_Your objective:_
Identify all lines of the data containing the string "their" and copy them.

Stored records:
-----

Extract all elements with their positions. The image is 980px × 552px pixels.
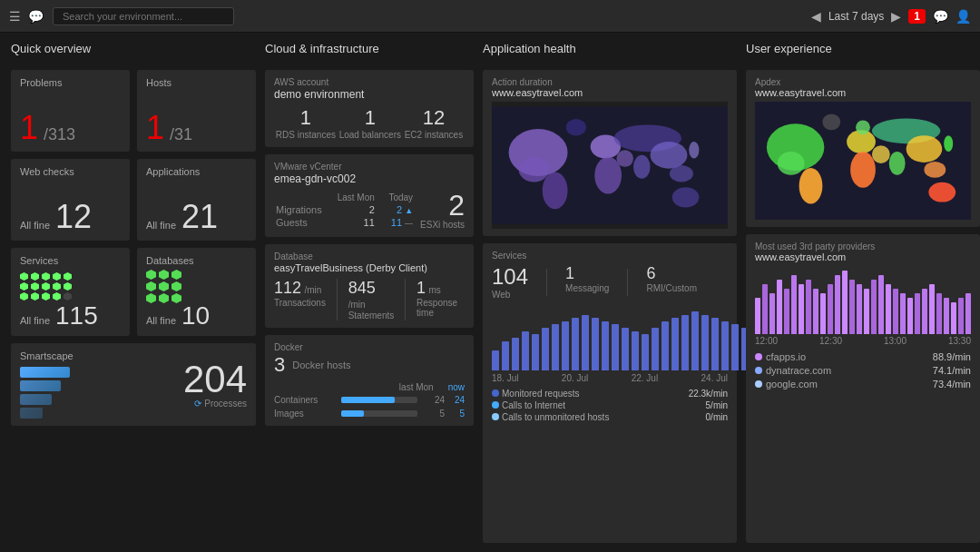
applications-status: All fine	[146, 220, 176, 231]
notifications-icon[interactable]: 💬	[933, 9, 948, 24]
applications-card[interactable]: Applications All fine 21	[137, 159, 256, 241]
services-health-label: Services	[492, 251, 728, 261]
bar	[671, 318, 679, 370]
svc-web-num: 104	[492, 264, 528, 290]
svg-point-22	[872, 145, 890, 163]
aws-ec2-label: EC2 instances	[405, 130, 463, 140]
prev-btn[interactable]: ◀	[811, 9, 821, 24]
user-icon[interactable]: 👤	[956, 9, 971, 24]
aws-card[interactable]: AWS account demo environment 1 RDS insta…	[265, 70, 474, 147]
action-duration-card[interactable]: Action duration www.easytravel.com	[483, 70, 737, 236]
images-last: 5	[430, 409, 445, 419]
services-hex-icon	[20, 272, 74, 301]
bar	[731, 324, 739, 370]
bar	[552, 324, 559, 370]
tp-bar	[820, 293, 826, 334]
bar	[522, 331, 529, 370]
problems-card[interactable]: Problems 1 /313	[11, 70, 130, 152]
legend-row-1: Monitored requests 22.3k/min	[492, 389, 728, 399]
bar	[652, 328, 659, 370]
svg-point-18	[822, 113, 840, 130]
quick-overview-column: Quick overview Problems 1 /313 Hosts 1 /…	[11, 42, 256, 543]
db-resp-unit: ms	[428, 285, 440, 295]
tp-bar	[958, 298, 964, 334]
tp-bar	[886, 284, 891, 334]
web-checks-card[interactable]: Web checks All fine 12	[11, 159, 130, 241]
svg-point-10	[670, 165, 693, 182]
apdex-card[interactable]: Apdex www.easytravel.com	[746, 70, 980, 227]
tp-bar	[915, 293, 920, 334]
providers-list: cfapps.io 88.9/min dynatrace.com 74.1/mi…	[755, 351, 971, 389]
svg-point-28	[928, 182, 956, 202]
search-input[interactable]	[53, 7, 234, 25]
alert-badge[interactable]: 1	[908, 9, 926, 24]
web-checks-count: 12	[55, 201, 92, 233]
db-tx-num: 112	[274, 279, 301, 297]
smartscape-sublabel: Processes	[204, 399, 247, 409]
services-count: 115	[55, 303, 98, 329]
action-duration-label: Action duration	[492, 77, 728, 87]
quick-overview-title: Quick overview	[11, 42, 256, 55]
databases-card[interactable]: Databases All fine 10	[137, 248, 256, 336]
services-health-card[interactable]: Services 104 Web 1 Messaging 6 RMI/Custo…	[483, 243, 737, 543]
services-value: All fine 115	[20, 303, 121, 329]
smartscape-label: Smartscape	[20, 350, 174, 361]
tp-bar	[922, 289, 927, 334]
third-party-card[interactable]: Most used 3rd party providers www.easytr…	[746, 234, 980, 543]
db-metrics: 112 /min Transactions 845 /min Statement…	[274, 279, 465, 320]
vmware-col1: Last Mon	[331, 192, 375, 202]
docker-label: Docker	[274, 342, 465, 352]
next-btn[interactable]: ▶	[891, 9, 901, 24]
chat-icon[interactable]: 💬	[28, 9, 44, 24]
tp-bar	[929, 284, 935, 334]
services-header: 104 Web 1 Messaging 6 RMI/Custom	[492, 264, 728, 300]
svc-rmi-label: RMI/Custom	[646, 283, 697, 293]
hosts-card[interactable]: Hosts 1 /31	[137, 70, 256, 152]
quick-row-3: Services	[11, 248, 256, 336]
guests-last: 11	[331, 217, 375, 228]
chart-legend: Monitored requests 22.3k/min Calls to In…	[492, 389, 728, 422]
web-checks-value: All fine 12	[20, 201, 121, 233]
vmware-name: emea-gdn-vc002	[274, 172, 465, 185]
guests-today: 11 —	[377, 217, 413, 228]
svg-point-13	[566, 119, 586, 136]
db-tx-unit: /min	[304, 285, 321, 295]
svg-point-9	[651, 142, 688, 169]
svc-web-label: Web	[492, 290, 528, 300]
bar	[492, 350, 499, 370]
smartscape-card[interactable]: Smartscape 204 ⟳ Processes	[11, 343, 256, 426]
applications-value: All fine 21	[146, 201, 247, 233]
images-bar	[341, 410, 417, 417]
vmware-card[interactable]: VMware vCenter emea-gdn-vc002 Last Mon T…	[265, 154, 474, 237]
provider-2: dynatrace.com 74.1/min	[755, 365, 971, 376]
hosts-label: Hosts	[146, 77, 247, 88]
services-card[interactable]: Services	[11, 248, 130, 336]
chart-labels: 18. Jul 20. Jul 22. Jul 24. Jul	[492, 373, 728, 383]
bar	[542, 328, 549, 370]
smartscape-stack-icon	[20, 367, 70, 419]
tp-bar	[806, 280, 811, 334]
menu-icon[interactable]: ☰	[9, 9, 21, 24]
guests-label: Guests	[276, 217, 329, 228]
provider-1: cfapps.io 88.9/min	[755, 351, 971, 362]
bar	[622, 328, 629, 370]
aws-rds-num: 1	[276, 106, 336, 130]
database-card[interactable]: Database easyTravelBusiness (Derby Clien…	[265, 244, 474, 328]
tp-bar	[828, 284, 833, 334]
web-checks-status: All fine	[20, 220, 50, 231]
user-exp-title: User experience	[746, 42, 980, 55]
docker-card[interactable]: Docker 3 Docker hosts last Mon now Conta…	[265, 335, 474, 426]
tp-time-labels: 12:00 12:30 13:00 13:30	[755, 336, 971, 346]
svg-point-21	[850, 152, 876, 188]
tp-bar	[813, 289, 818, 334]
tp-bar	[762, 284, 768, 334]
databases-count: 10	[181, 303, 210, 329]
hosts-total: /31	[170, 125, 192, 144]
bar	[612, 324, 619, 370]
applications-count: 21	[181, 201, 218, 233]
topnav: ☰ 💬 ◀ Last 7 days ▶ 1 💬 👤	[0, 0, 980, 33]
bar	[592, 318, 599, 370]
svc-rmi-num: 6	[646, 264, 697, 283]
svg-point-8	[633, 155, 651, 179]
tp-bar	[878, 275, 884, 334]
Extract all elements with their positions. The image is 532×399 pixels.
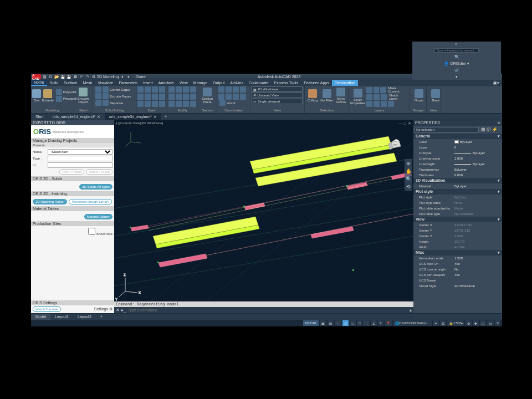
delete-project-button[interactable]: Delete Project — [86, 169, 112, 175]
pan-icon[interactable]: ✋ — [406, 168, 412, 174]
otrack-toggle[interactable]: ∠ — [371, 320, 377, 326]
selection-combo[interactable]: No selection — [415, 127, 479, 132]
steering-wheel-icon[interactable]: ⊕ — [406, 161, 411, 166]
cat-misc[interactable]: Misc▾ — [413, 250, 502, 255]
osnap-toggle[interactable]: □ — [357, 320, 362, 326]
search-icon[interactable]: 🔍 — [454, 55, 459, 59]
ellipse-icon[interactable] — [145, 94, 151, 100]
3dosnap-toggle[interactable]: ⬚ — [363, 320, 370, 326]
saveas-icon[interactable]: 💾 — [66, 74, 71, 79]
region-icon[interactable] — [145, 101, 151, 107]
coord-system[interactable]: 🌐 OSGB1936.Nation... — [393, 320, 432, 326]
project-name-select[interactable]: Select Item — [48, 149, 112, 155]
tab-layout1[interactable]: Layout1 — [50, 314, 73, 320]
open-project-button[interactable]: Open Project — [59, 169, 84, 175]
watch-tutorials-button[interactable]: Watch Tutorials — [33, 306, 61, 312]
tab-addins[interactable]: Add-ins — [227, 80, 246, 86]
quick-select-icon[interactable]: ⚡ — [492, 127, 498, 132]
tab-collaborate[interactable]: Collaborate — [246, 80, 272, 86]
autodesk-app-icon[interactable]: 🛒 — [454, 68, 459, 73]
material-library-button[interactable]: Material Library — [84, 214, 112, 219]
ucs-icon[interactable] — [218, 86, 224, 93]
tab-insert[interactable]: Insert — [140, 80, 156, 86]
filter-button[interactable]: No Filter — [320, 86, 334, 104]
menu-icon[interactable]: ▤ — [42, 74, 47, 79]
smooth-object-button[interactable]: Smooth Object — [75, 86, 91, 104]
orbit-icon[interactable]: ⟲ — [406, 184, 411, 190]
group-button[interactable]: Group — [411, 86, 427, 104]
tab-express[interactable]: Express Tools — [272, 80, 301, 86]
tab-annotate[interactable]: Annotate — [156, 80, 177, 86]
tab-mesh[interactable]: Mesh — [80, 80, 95, 86]
cat-view[interactable]: View▾ — [413, 217, 502, 222]
gear-icon[interactable]: ⚙ — [466, 320, 472, 326]
spline-icon[interactable] — [159, 94, 165, 100]
rotate-icon[interactable] — [176, 86, 182, 93]
clean-screen-icon[interactable]: ▭ — [487, 320, 494, 326]
undo-icon[interactable]: ↶ — [79, 74, 84, 79]
tab-doc1[interactable]: oris_sample2d_england*✕ — [48, 114, 105, 120]
redo-icon[interactable]: ↷ — [85, 74, 90, 79]
project-type-input[interactable] — [48, 156, 112, 161]
customize-icon[interactable]: ≡ — [495, 320, 500, 326]
showhide-checkbox[interactable] — [88, 228, 95, 235]
workspace-label[interactable]: 3D Modeling — [97, 75, 119, 79]
save-icon[interactable]: 💾 — [60, 74, 65, 79]
snap-toggle[interactable]: ⊞ — [328, 320, 334, 326]
arc-icon[interactable] — [159, 86, 165, 93]
tab-view[interactable]: View — [177, 80, 191, 86]
close-tab-icon[interactable]: ✕ — [154, 115, 157, 119]
annoscale-icon[interactable]: ▲ — [433, 320, 439, 326]
select-objects-icon[interactable]: ◱ — [487, 127, 491, 132]
lineweight-toggle[interactable]: ≡ — [378, 320, 383, 326]
plot-icon[interactable]: 🖶 — [73, 74, 78, 79]
geomarker-icon[interactable]: 📍 — [385, 320, 392, 326]
tab-parametric[interactable]: Parametric — [116, 80, 140, 86]
pickadd-icon[interactable]: ▦ — [481, 127, 485, 132]
culling-button[interactable]: Culling — [306, 86, 319, 104]
dropdown-icon[interactable]: ▾ — [120, 74, 125, 79]
isodraft-toggle[interactable]: ◇ — [350, 320, 356, 326]
copy-icon[interactable] — [168, 94, 175, 100]
fillet-icon[interactable] — [183, 94, 189, 100]
trim-icon[interactable] — [183, 86, 189, 93]
circle-icon[interactable] — [152, 86, 158, 93]
cat-plot-style[interactable]: Plot style▾ — [413, 189, 502, 195]
workspace-gear-icon[interactable]: ⚙ — [91, 74, 96, 79]
new-tab-button[interactable]: + — [161, 115, 170, 119]
cat-3d-visualization[interactable]: 3D Visualization▾ — [413, 178, 502, 183]
viewport-config-combo[interactable]: ▭ Single viewport — [252, 99, 303, 104]
erase-icon[interactable] — [190, 86, 196, 93]
tab-home[interactable]: Home — [31, 80, 47, 86]
polar-toggle[interactable]: ⊙ — [342, 320, 349, 326]
pavement-library-button[interactable]: Pavement Design Library — [69, 199, 111, 204]
move-icon[interactable] — [168, 86, 175, 93]
hardware-accel-icon[interactable]: ⊡ — [480, 320, 486, 326]
app-icon[interactable]: A CAD — [32, 74, 41, 79]
polyline-icon[interactable] — [145, 86, 151, 93]
3d-solids-button[interactable]: 3D Solids All types — [79, 184, 112, 190]
command-history-icon[interactable]: ▴ — [410, 308, 412, 313]
hatching-option-button[interactable]: 2D Hatching Option — [33, 199, 67, 204]
line-icon[interactable] — [137, 86, 144, 93]
tab-output[interactable]: Output — [210, 80, 227, 86]
open-icon[interactable]: 📂 — [54, 74, 59, 79]
tab-doc2[interactable]: oris_sample3d_england*✕ — [105, 114, 161, 120]
base-view-button[interactable]: Base — [428, 86, 443, 104]
new-icon[interactable]: 🗋 — [48, 74, 53, 79]
stretch-icon[interactable] — [168, 101, 175, 107]
settings-button[interactable]: Settings ⚙ — [94, 307, 112, 311]
hatch-icon[interactable] — [152, 94, 158, 100]
donut-icon[interactable] — [159, 101, 165, 107]
close-tab-icon[interactable]: ✕ — [97, 115, 100, 119]
view-cube[interactable]: TOP — [387, 137, 403, 154]
separate-button[interactable]: Separate — [94, 100, 135, 106]
tab-layout2[interactable]: Layout2 — [73, 314, 96, 320]
drawing-canvas[interactable]: [-][Custom View][2D Wireframe] — □ ✕ — [114, 120, 413, 313]
new-layout-button[interactable]: + — [96, 314, 107, 320]
gizmo-button[interactable]: Move Gizmo — [334, 86, 347, 104]
extrude-button[interactable]: Extrude — [42, 86, 54, 104]
tab-geolocation[interactable]: Geolocation — [332, 80, 358, 86]
layer-properties-button[interactable]: Layer Properties — [350, 88, 365, 106]
section-plane-button[interactable]: Section Plane — [200, 86, 215, 104]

-----

_Solution for this exercise:_
Extract all elements with their positions. The image is 980px × 552px pixels.
Extract all elements with their positions. The image is 532×399 pixels.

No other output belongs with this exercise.